• How to complete this task: Please tally how many lines in the entries below include the word "projet", giving only the number.

Segment Open

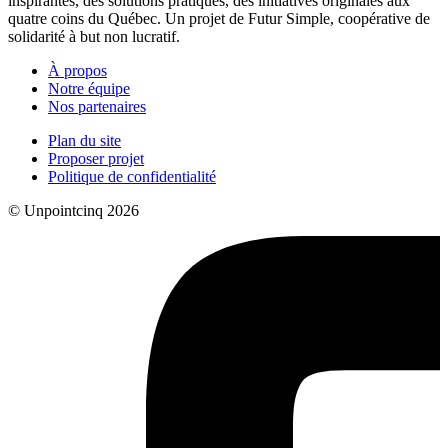
inspirantes, des solutions pratiques, des initiatives originales aux
quatre coins du Québec. Un projet de Futur Simple, coopérative de
solidarité à but non lucratif.
À propos
Notre équipe
Nos partenaires
Plan du site
Proposer projet
Politique de confidentialité
© Unpointcinq 2026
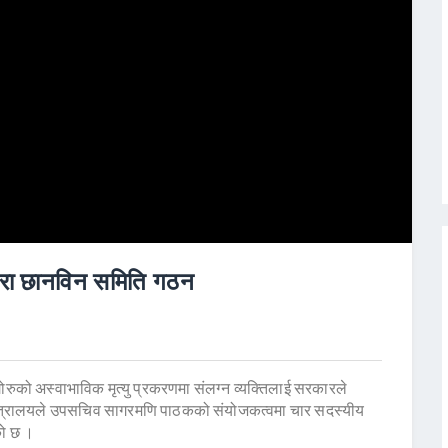
द्वारा छानविन समिति गठन
 गोरुको अस्वाभाविक मृत्यु प्रकरणमा संलग्न व्यक्तिलाई सरकारले
 मन्त्रालयले उपसचिव सागरमणि पाठकको संयोजकत्वमा चार सदस्यीय
को छ ।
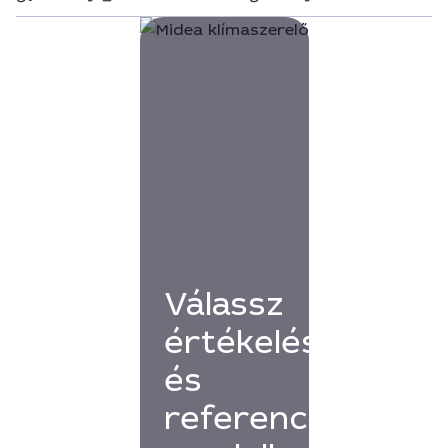
Válassz
értékelésekkel
és
referenciákkal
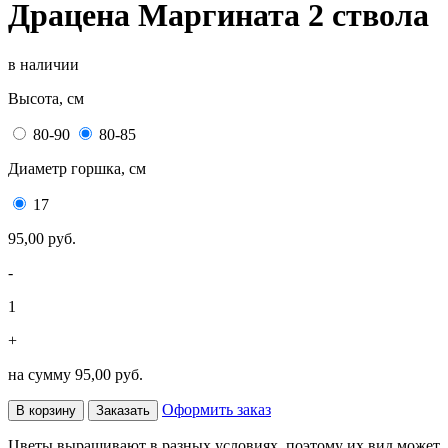
Драцена Маргината 2 ствола
в наличии
Высота, см
80-90
80-85
Диаметр горшка, см
17
95,00 руб.
-
1
+
на сумму
95,00 руб.
Оформить заказ
В корзину
Заказать
Цветы выращивают в разных условиях, поэтому их вид может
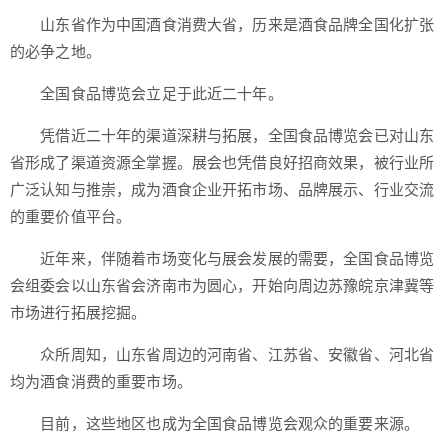
山东省作为中国酒食消费大省，历来是酒食品牌全国化扩张
的必争之地。
全国食品博览会立足于此近二十年。
凭借近二十年的渠道深耕与拓展，全国食品博览会已对山东
省形成了渠道资源全掌握。展会也凭借良好招商效果，被行业所
广泛认知与推崇，成为酒食企业开拓市场、品牌展示、行业交流
的重要价值平台。
近年来，伴随着市场变化与展会发展的需要，全国食品博览
会组委会以山东省会济南市为圆心，开始向周边苏豫皖京津冀等
市场进行拓展挖掘。
众所周知，山东省周边的河南省、江苏省、安徽省、河北省
均为酒食消费的重要市场。
目前，这些地区也成为全国食品博览会观众的重要来源。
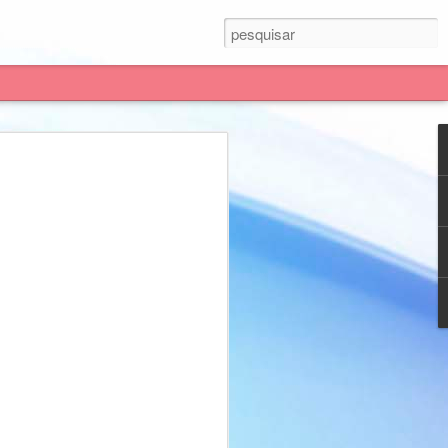
 presente, gostaria de divulgar um jogo
ionária de Paulo' e está disponível na
te gratuito.
estudado enquanto permite que
rusalem até Roma.
ar seu conhecimento durante a jornada.
gle play para realizar a busca pelo nome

Segment Closed

• Answer for this exercise: 2